In the following article, Hassan Ragab will be talking about his findings over the past few months while using Midjourney and Stable Diffusion in exploring the space between art and architecture.
As we enter the year of what many people are expecting to be the year where we finally feel the implications of how much artificial intelligence has been developed, Hassan believes it’s worthwhile to take a look back and reflect on the past insane few months; during which an enormous number of images, concepts, practices, and apps are founding the very roots of what might be a new creative paradigm in the history of art, architecture, and design.
While OpenAI was arguably the first to create a proper and coherent AI text-to-image generator (DALL-E-2), Both Midjourney and Stable Diffusion leaped ahead towards the end of 2022. Since their beta release last summer, both platforms have dispatched several updates which not only changed how these tools work but rather -and most importantly- have influenced the users to create what they are creating. This might have huge repercussions on how we would perceive both our physical and digital future.
These generators are not meant for architecture and design
Although Midjourney and Stable Diffusion are attracting thousands of architects almost every day, architects are considered only a small subset of the overall Midjourny users. This is probably due to the fact MJ and SD are purely artistic mediums. These AI models are trained on artistic datasets and aesthetics first and foremost. Nevertheless, many architects and designers have been using these tools extensively to create new concepts and visualizations. Each user tries to use inputs from their own preferences and backgrounds.
It’s a two-edged weapon really: These tools are currently imposing limitations and restrictions on the architects; not only by restricting them from visualizing their ideas through their favorite medium (3d models) but also sometimes the limitation of the architectural vocabulary itself which is currently not so easy to be conceived. On the other hand, it is an awesome opportunity for architects to get out of their shells and integrate their ideas with an ocean of different ideas and concepts which hardly existed in contemporary architectural practice.

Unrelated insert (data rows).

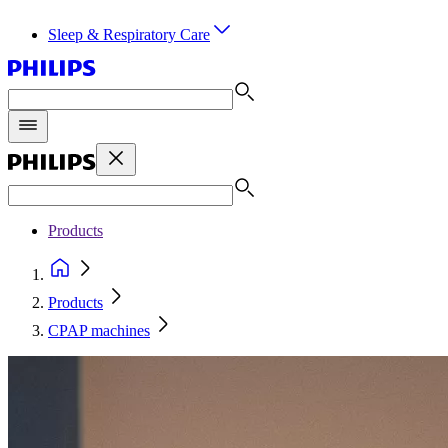
Sleep & Respiratory Care
Products
Products
CPAP machines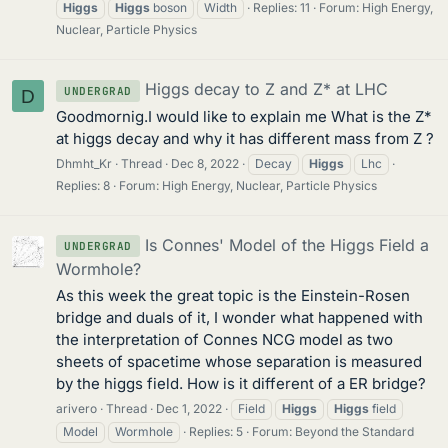
Higgs
Higgs
boson
Width
Replies: 11
Forum:
High Energy,
Nuclear, Particle Physics
Higgs decay to Z and Z* at LHC
UNDERGRAD
D
Goodmornig.I would like to explain me What is the Z*
at higgs decay and why it has different mass from Z ?
Dhmht_Kr
Thread
Dec 8, 2022
Decay
Higgs
Lhc
Replies: 8
Forum:
High Energy, Nuclear, Particle Physics
Is Connes' Model of the Higgs Field a
UNDERGRAD
Wormhole?
As this week the great topic is the Einstein-Rosen
bridge and duals of it, I wonder what happened with
the interpretation of Connes NCG model as two
sheets of spacetime whose separation is measured
by the higgs field. How is it different of a ER bridge?
arivero
Thread
Dec 1, 2022
Field
Higgs
Higgs
field
Model
Wormhole
Replies: 5
Forum:
Beyond the Standard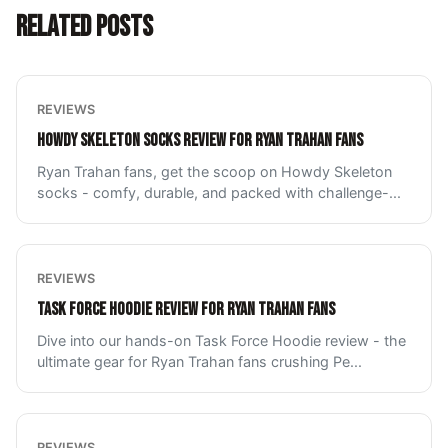
RELATED POSTS
REVIEWS
HOWDY SKELETON SOCKS REVIEW FOR RYAN TRAHAN FANS
Ryan Trahan fans, get the scoop on Howdy Skeleton
socks - comfy, durable, and packed with challenge-
...
REVIEWS
TASK FORCE HOODIE REVIEW FOR RYAN TRAHAN FANS
Dive into our hands-on Task Force Hoodie review - the
ultimate gear for Ryan Trahan fans crushing Pe
...
REVIEWS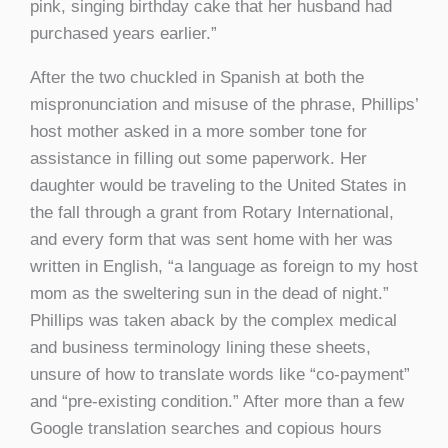
pink, singing birthday cake that her husband had
purchased years earlier.”
After the two chuckled in Spanish at both the
mispronunciation and misuse of the phrase, Phillips’
host mother asked in a more somber tone for
assistance in filling out some paperwork. Her
daughter would be traveling to the United States in
the fall through a grant from Rotary International,
and every form that was sent home with her was
written in English, “a language as foreign to my host
mom as the sweltering sun in the dead of night.”
Phillips was taken aback by the complex medical
and business terminology lining these sheets,
unsure of how to translate words like “co-payment”
and “pre-existing condition.” After more than a few
Google translation searches and copious hours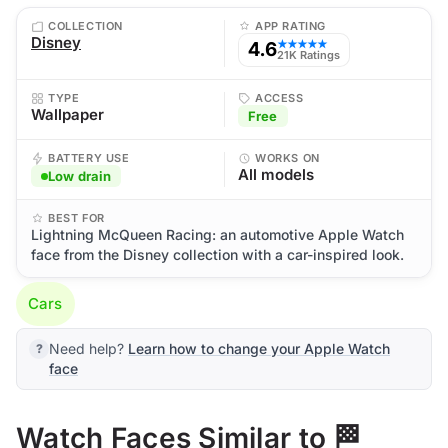
COLLECTION
APP RATING
Disney
4.6
★★★★★
21K Ratings
TYPE
ACCESS
Wallpaper
Free
BATTERY USE
WORKS ON
All models
Low drain
BEST FOR
Lightning McQueen Racing: an automotive Apple Watch
face from the Disney collection with a car-inspired look.
Cars
Need help?
Learn how to change your Apple Watch
face
Watch Faces Similar to 🏁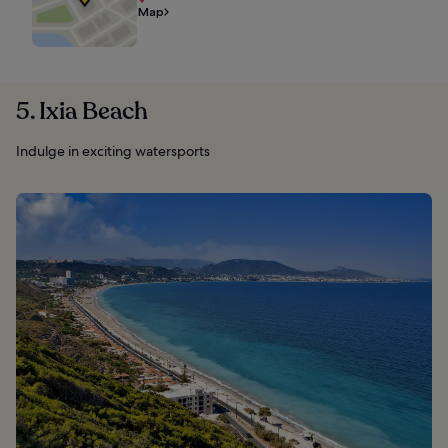
Map
5. Ixia Beach
Indulge in exciting watersports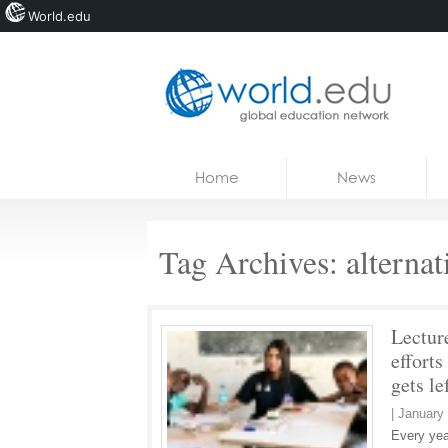
World.edu
Home
Skip to content
Home
News
News
Blogs
Tag Archives:
alterna
Courses
Jobs
Lecture
efforts
gets le
|
January 
Every yea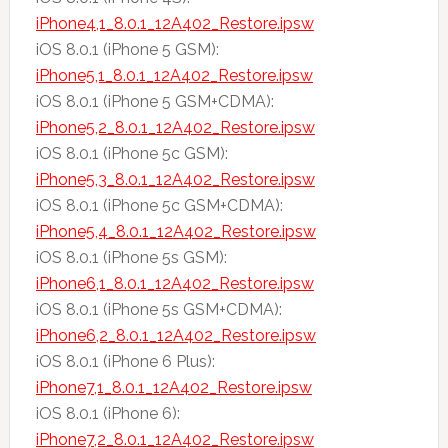
iPhone4,1_8.0.1_12A402_Restore.ipsw
iOS 8.0.1 (iPhone 5 GSM):
iPhone5,1_8.0.1_12A402_Restore.ipsw
iOS 8.0.1 (iPhone 5 GSM+CDMA):
iPhone5,2_8.0.1_12A402_Restore.ipsw
iOS 8.0.1 (iPhone 5c GSM):
iPhone5,3_8.0.1_12A402_Restore.ipsw
iOS 8.0.1 (iPhone 5c GSM+CDMA):
iPhone5,4_8.0.1_12A402_Restore.ipsw
iOS 8.0.1 (iPhone 5s GSM):
iPhone6,1_8.0.1_12A402_Restore.ipsw
iOS 8.0.1 (iPhone 5s GSM+CDMA):
iPhone6,2_8.0.1_12A402_Restore.ipsw
iOS 8.0.1 (iPhone 6 Plus):
iPhone7,1_8.0.1_12A402_Restore.ipsw
iOS 8.0.1 (iPhone 6):
iPhone7,2_8.0.1_12A402_Restore.ipsw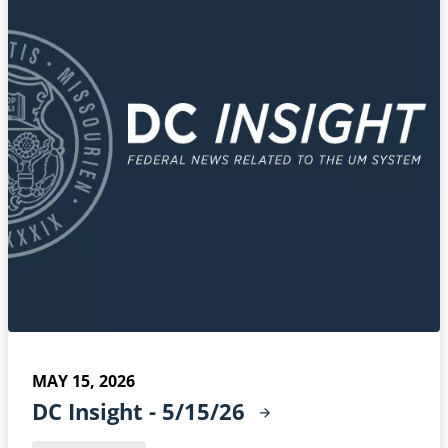
MAY 15, 2026
DC Insight -
5/15/26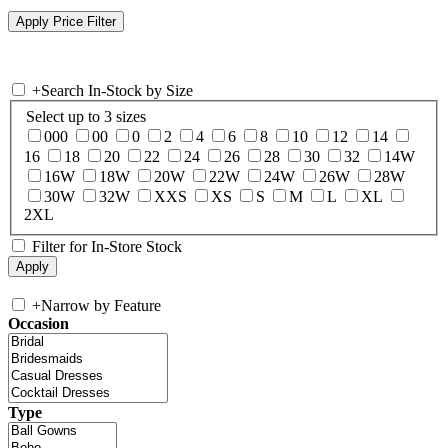
+
Search In-Stock by Size
Select up to 3 sizes
000
00
0
2
4
6
8
10
12
14
16
18
20
22
24
26
28
30
32
14W
16W
18W
20W
22W
24W
26W
28W
30W
32W
XXS
XS
S
M
L
XL
2XL
Filter for In-Store Stock
+
Narrow by Feature
Occasion
Type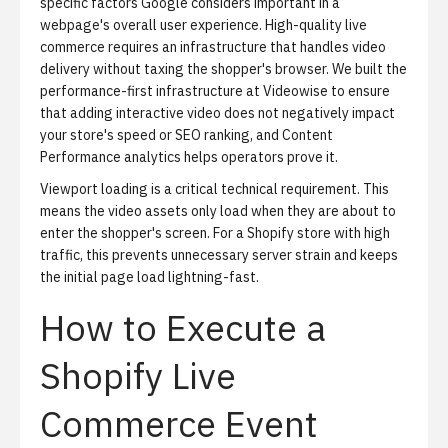
specific factors Google considers important in a
webpage's overall user experience. High-quality live
commerce requires an infrastructure that handles video
delivery without taxing the shopper's browser. We built the
performance-first infrastructure at Videowise to ensure
that adding interactive video does not negatively impact
your store's speed or SEO ranking, and
Content
Performance analytics
helps operators prove it.
Viewport loading is a critical technical requirement.
This
means the video assets only load when they are about to
enter the shopper's screen. For a Shopify store with high
traffic, this prevents unnecessary server strain and keeps
the initial page load lightning-fast.
How to Execute a
Shopify Live
Commerce Event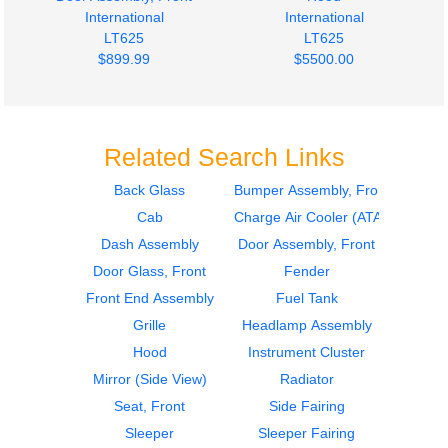
International
International
LT625
LT625
$899.99
$5500.00
Related Search Links
Back Glass
Bumper Assembly, Front
Cab
Charge Air Cooler (ATAAC)
Fuel Tank
Fuel Tank
International
International
Dash Assembly
Door Assembly, Front
LT625
LT625
Door Glass, Front
Fender
$1295.00
$1800.00
Front End Assembly
Fuel Tank
Grille
Headlamp Assembly
Hood
Instrument Cluster
Mirror (Side View)
Radiator
Seat, Front
Side Fairing
Sleeper
Sleeper Fairing
Instrument Cluster
Instrument Cluster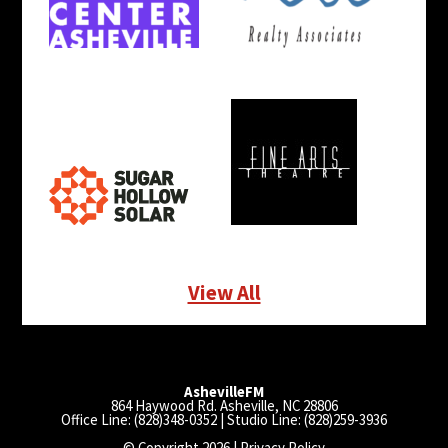
View All
AshevilleFM
864 Haywood Rd. Asheville, NC 28806
Office Line: (828)348-0352 | Studio Line: (828)259-3936
© Copyright 2026 |
Privacy Policy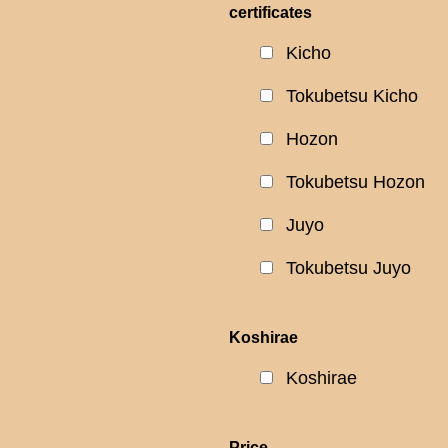
certificates
Kicho
Tokubetsu Kicho
Hozon
Tokubetsu Hozon
Juyo
Tokubetsu Juyo
Koshirae
Koshirae
Price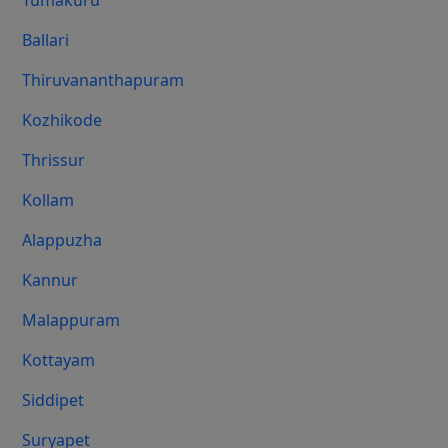
Tumakuru
Ballari
Thiruvananthapuram
Kozhikode
Thrissur
Kollam
Alappuzha
Kannur
Malappuram
Kottayam
Siddipet
Suryapet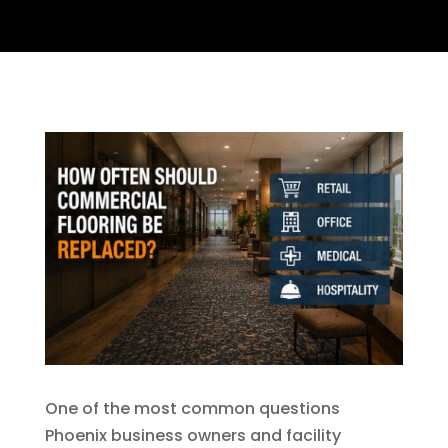
One of the most common questions
Phoenix business owners and facility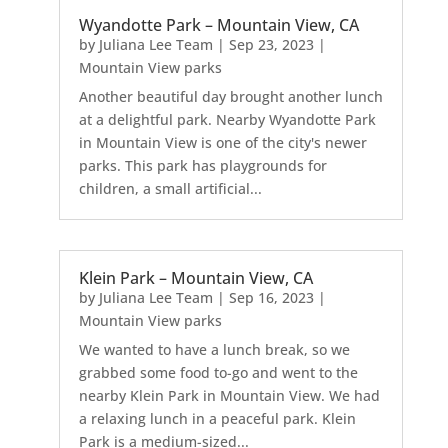
Wyandotte Park – Mountain View, CA
by
Juliana Lee Team
|
Sep 23, 2023
|
Mountain View parks
Another beautiful day brought another lunch
at a delightful park. Nearby Wyandotte Park
in Mountain View is one of the city's newer
parks. This park has playgrounds for
children, a small artificial...
Klein Park – Mountain View, CA
by
Juliana Lee Team
|
Sep 16, 2023
|
Mountain View parks
We wanted to have a lunch break, so we
grabbed some food to-go and went to the
nearby Klein Park in Mountain View. We had
a relaxing lunch in a peaceful park. Klein
Park is a medium-sized...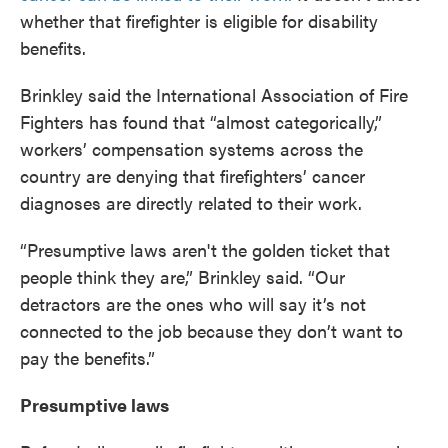
whether that firefighter is eligible for disability
benefits.
Brinkley said the International Association of Fire
Fighters has found that “almost categorically,”
workers’ compensation systems across the
country are denying that firefighters’ cancer
diagnoses are directly related to their work.
“Presumptive laws aren't the golden ticket that
people think they are,” Brinkley said. “Our
detractors are the ones who will say it’s not
connected to the job because they don’t want to
pay the benefits.”
Presumptive laws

Challenges with working in historical contexts
AI models have biases. It is a fact that he can’t get over it, yet he is learning to live with it. Hassan Ragab first noticed this during my early experiments with Islamic and Pharaonic architecture using Midjourney, DALL-E-2, and Stable diffusion last July. There were ways to overcome these challenges through the mystic ambiguity of the resulting images which lacked photorealism (yet were extremely beautiful). But now the results with historical context are hardly that great. Although the Midjourney V4 is great in giving you strict results to your prompts using only a few iterations, the integration between different concepts with historical architecture became extremely hard with often blurry images with fuzzy details (Although the V4 has a better recognition of some historical place which was completely absent in the older models; yet still the output results are in no comparison when working with more contemporary western architecture).
Parenthetically, If you are curious to dive deeper into AI, you can check the AI Conceptual Architecture 2.0 – Studio Hassan Ragab by PAACADEMY.
Amazing qualities and prompt responses; Fewer surprises and variations
In the pursuit of giving users more control over their results; The developers of Midjourney have been developing their models to create the most possible photorealistic results while trying to stay as true to the prompts. This has attracted even more users to use MJ as it became even easier to use (not to mention that the results are astonishing compared to the previous models’ outputs). However, it seems that having photorealistic results comes as a tradeoff with ambiguity (and thus “creativity”). Even the variations in V4 will hardly vary from the first seed (there are tools to overcome that like –chaos and the Remix tool; still, they don’t compensate for the older model’s interesting variations in my opinion).
Stable diffusion and the promise of a truly democratic medium
According to Hassan Ragab, while Midjourney is arguably the favorite text-to-image generator for many users. Stable diffusion’s open-source model has given access to many enthusiasts to incorporate SD in various tools. It’s also free to use on your own machine. While SD lacks the mobility, speed, user-friendliness, and beautiful aesthetics that Midjourney has; SD has way more control over the outputs while offering many tools that MJ lacks (inpainting/outpainting, animations, design software plugins) and more.
While we are still exploring the Ai potential to impact architecture and design. It’s becoming clearer every day that these tools will have a big impact on our practice in the very near future. We are already witnessing early trials of Text to 3d, text-to-simple BIM models and videos, and more. One could even argue that these tools are already driving designers toward new unprecedented aesthetics.
Especially that these tools are being developed almost every hour, which makes it harder to study and analyze. Users from different backgrounds have shown great adaptability in using these tools; harnessing these tools’ capabilities to empower the designers’ professions. It’s of utmost importance to keep on having an open mind and cultivate a healthy dialog regarding the usage of new technologies in what we do; while understanding that these tools are too powerful to be dealt with without great examinations and realistic expectations. We should try to embrace these unstoppable technologies in our processes while understanding the flags and the consequences of either neglect or blind trust. And finally, to understand that the communities which embrace these new technologies will be the ones that will establish the core visual principles of our future digital and physical realities.